Excerpts from a dataset:
———
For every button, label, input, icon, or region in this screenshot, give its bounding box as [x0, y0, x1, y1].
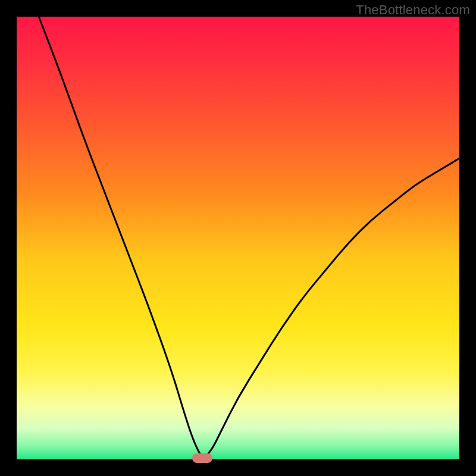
watermark-text: TheBottleneck.com: [356, 2, 470, 18]
gradient-background: [17, 17, 459, 459]
optimal-point-marker: [192, 453, 212, 463]
bottleneck-chart: [17, 17, 459, 459]
plot-area: [17, 17, 459, 459]
chart-frame: TheBottleneck.com: [0, 0, 476, 476]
———
# Exercise requirements
The task calls for duplicating the data exactly, with no images kept.

# Answer for the task
For every button, label, input, icon, or region in this screenshot, give its bounding box as [x0, y0, x1, y1].
watermark-text: TheBottleneck.com: [356, 2, 470, 18]
gradient-background: [17, 17, 459, 459]
optimal-point-marker: [192, 453, 212, 463]
bottleneck-chart: [17, 17, 459, 459]
plot-area: [17, 17, 459, 459]
chart-frame: TheBottleneck.com: [0, 0, 476, 476]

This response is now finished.